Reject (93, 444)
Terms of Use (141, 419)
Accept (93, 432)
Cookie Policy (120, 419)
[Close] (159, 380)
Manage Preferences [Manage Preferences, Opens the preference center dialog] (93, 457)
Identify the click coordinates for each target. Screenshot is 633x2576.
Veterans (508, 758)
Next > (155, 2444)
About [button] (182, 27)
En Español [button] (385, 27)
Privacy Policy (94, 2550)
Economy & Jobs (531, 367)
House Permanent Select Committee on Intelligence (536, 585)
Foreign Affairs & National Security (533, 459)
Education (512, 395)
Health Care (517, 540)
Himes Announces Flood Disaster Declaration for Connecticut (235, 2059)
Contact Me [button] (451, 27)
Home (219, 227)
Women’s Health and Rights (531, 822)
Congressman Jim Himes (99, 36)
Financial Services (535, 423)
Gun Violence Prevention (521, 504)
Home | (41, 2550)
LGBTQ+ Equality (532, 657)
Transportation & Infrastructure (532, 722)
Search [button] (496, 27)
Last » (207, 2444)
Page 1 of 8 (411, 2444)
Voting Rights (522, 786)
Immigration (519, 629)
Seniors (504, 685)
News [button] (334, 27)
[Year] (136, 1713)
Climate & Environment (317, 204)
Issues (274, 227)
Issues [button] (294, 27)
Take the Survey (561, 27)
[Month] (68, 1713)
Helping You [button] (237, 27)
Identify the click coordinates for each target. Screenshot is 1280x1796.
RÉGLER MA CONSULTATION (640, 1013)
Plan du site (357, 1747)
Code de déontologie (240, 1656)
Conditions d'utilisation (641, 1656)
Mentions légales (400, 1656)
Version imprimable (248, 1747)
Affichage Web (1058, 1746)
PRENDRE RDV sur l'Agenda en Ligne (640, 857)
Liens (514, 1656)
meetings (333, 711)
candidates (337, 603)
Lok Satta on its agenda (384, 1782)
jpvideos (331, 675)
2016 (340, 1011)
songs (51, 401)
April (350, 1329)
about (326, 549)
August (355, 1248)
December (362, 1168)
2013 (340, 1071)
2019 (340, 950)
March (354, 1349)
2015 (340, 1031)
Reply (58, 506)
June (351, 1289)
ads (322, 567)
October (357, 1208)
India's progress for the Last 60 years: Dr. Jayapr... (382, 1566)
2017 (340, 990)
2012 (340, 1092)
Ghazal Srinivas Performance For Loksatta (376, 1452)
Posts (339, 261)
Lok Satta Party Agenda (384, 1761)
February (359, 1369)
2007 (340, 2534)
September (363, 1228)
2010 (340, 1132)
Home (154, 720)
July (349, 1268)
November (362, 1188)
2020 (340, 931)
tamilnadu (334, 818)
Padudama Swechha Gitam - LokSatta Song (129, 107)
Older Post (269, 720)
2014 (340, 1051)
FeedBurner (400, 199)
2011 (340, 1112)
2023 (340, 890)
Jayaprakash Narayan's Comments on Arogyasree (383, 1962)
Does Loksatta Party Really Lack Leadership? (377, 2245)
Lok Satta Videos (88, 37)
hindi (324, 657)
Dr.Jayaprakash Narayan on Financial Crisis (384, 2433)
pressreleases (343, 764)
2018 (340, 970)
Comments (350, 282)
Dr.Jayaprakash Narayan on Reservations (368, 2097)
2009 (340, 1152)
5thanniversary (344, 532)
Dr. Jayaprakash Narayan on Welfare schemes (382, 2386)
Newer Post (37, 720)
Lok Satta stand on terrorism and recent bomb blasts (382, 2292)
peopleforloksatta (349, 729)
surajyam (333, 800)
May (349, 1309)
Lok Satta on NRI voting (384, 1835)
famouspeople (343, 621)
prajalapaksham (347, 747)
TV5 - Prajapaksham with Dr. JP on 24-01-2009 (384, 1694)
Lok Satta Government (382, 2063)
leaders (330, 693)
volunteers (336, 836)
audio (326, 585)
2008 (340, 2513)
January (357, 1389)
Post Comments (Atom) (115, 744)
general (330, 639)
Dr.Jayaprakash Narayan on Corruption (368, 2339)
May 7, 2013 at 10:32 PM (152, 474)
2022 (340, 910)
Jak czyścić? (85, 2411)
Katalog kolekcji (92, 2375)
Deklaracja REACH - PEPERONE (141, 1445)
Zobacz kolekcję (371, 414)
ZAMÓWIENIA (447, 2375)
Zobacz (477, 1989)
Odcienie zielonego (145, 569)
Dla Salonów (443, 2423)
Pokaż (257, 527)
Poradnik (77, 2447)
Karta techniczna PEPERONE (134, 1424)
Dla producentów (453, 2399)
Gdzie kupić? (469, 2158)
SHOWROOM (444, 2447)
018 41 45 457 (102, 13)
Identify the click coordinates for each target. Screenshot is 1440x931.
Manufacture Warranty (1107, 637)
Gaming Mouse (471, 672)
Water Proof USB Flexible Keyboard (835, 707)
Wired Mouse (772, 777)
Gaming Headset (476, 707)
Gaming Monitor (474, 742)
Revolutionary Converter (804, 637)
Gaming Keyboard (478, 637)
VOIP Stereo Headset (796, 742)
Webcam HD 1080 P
════
Work instruction: After locating the line that contains "En Español [button] (385, 27)", please copy exactly every line from the start of the records through it, and nothing else.

Answer to this problem:
Reject (93, 444)
Terms of Use (141, 419)
Accept (93, 432)
Cookie Policy (120, 419)
[Close] (159, 380)
Manage Preferences [Manage Preferences, Opens the preference center dialog] (93, 457)
Identify the click coordinates for each target. Screenshot is 633x2576.
Veterans (508, 758)
Next > (155, 2444)
About [button] (182, 27)
En Español [button] (385, 27)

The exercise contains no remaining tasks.